Bonjour,
Après cette trêve estivale, voici un témoignage d'un ancien conseiller municipal Nazairien. Les dernières déclarations de François BAYROU, ont réveillé quelques vieilles peurs. Voilà donc la vision
de M. ALMAZOR.
Point de vue sur les orientations du
MODEM
Certains d’entre nous se posent des questions sur l’avenir du Modem devant les choix proposés par F.BAYROU, les dires des médias, les
discours de certains de nos responsables nationaux. A partir du moment où l’on sort des comportements habituels beaucoup d’interprétations et de réactions sont possibles, ce qui peut entraîner le
désarroi voire la colère de certains citoyens de nos amis.
En politique il est toujours bon de placer dans son contexte la situation que l’on doit analyser aussi commencerai-je par quelques
rappels documentaires avant de proposer mon point de vue.

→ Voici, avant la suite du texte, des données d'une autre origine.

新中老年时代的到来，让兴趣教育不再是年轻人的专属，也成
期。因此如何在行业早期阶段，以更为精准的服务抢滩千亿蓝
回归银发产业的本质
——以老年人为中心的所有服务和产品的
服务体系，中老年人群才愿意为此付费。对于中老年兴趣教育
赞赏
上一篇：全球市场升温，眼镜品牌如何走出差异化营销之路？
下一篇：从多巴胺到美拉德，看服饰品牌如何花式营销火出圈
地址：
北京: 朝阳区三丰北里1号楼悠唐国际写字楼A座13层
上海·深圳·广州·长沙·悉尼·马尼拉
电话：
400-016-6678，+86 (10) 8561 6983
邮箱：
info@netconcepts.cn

En devenant président de l’UDF Jean
LECANUET avait , dès 1978, cerné la problématique de ce courant politique : devenir « une force autonome capable de peser sur
les choix nationaux sans n’être qu’un enjeu disputé entre le Gaullisme et la Gauche à la recherche de majorités stables » Cette vision reste d’actualité : en créant le MoDem, en
2007, dans le droit fil de l’UDF, F.BAYROU a voulu un parti libéré de la vassalité électorale,
indépendant pour défendre ses valeurs ( Europe, Economie sociale de marché, Régionalisation et Subsidiarité, Mode électoral réellement représentatif de l’opinion).
Ce choix courageux n’est pas électoralement gratifiant cela explique la défection de certains notables ou d’ambitieux en quête de
pouvoir, mais il permet de restaurer la confiance des jeunes générations en l’avenir de la Nation.
En décembre 2006, au congrès de Lyon
Hervé MORIN : avait prononcé le discours suivant :
« On veut enfermer la démocratie
française dans un face à face entre UMP et PS…Sous l’alibi
de l’UNION d’une majorité, ficelée d’avance, où l’UDF joue le rôle de strapontin et de
faire valoir,
la démocratie française étouffe. Elle étouffe depuis 25 ans d’un combat pour la captation
du pouvoir
qui conduit la France et les Français à ne pas aborder l’avenir avec sérénité et
détermination.
Pour le PS et l’UMP, l’asphyxie de la démocratie française résumée à un jeu de ping-pong
entre les deux partis dominants, est la meilleure garantie pour conserver ou récupérer le pouvoir. Peu importe les solutions ; peu importe si chaque élection se joue sur des promesses
toujours plus mirobolantes et rarement tenues ; peu importe si l’on ne dit pas la vérité aux Français ; l’essentiel est d’attendre son tour puisque depuis 25 ans, il est toujours le
même : chaque majorité a été systématiquement battue à l’élection suivante ; chaque fois le perdant a été par défaut le gagnant du coup d’après et chaque fois nos compatriotes sont
sortis un peu plus désabusés par la politique et ses politiciens.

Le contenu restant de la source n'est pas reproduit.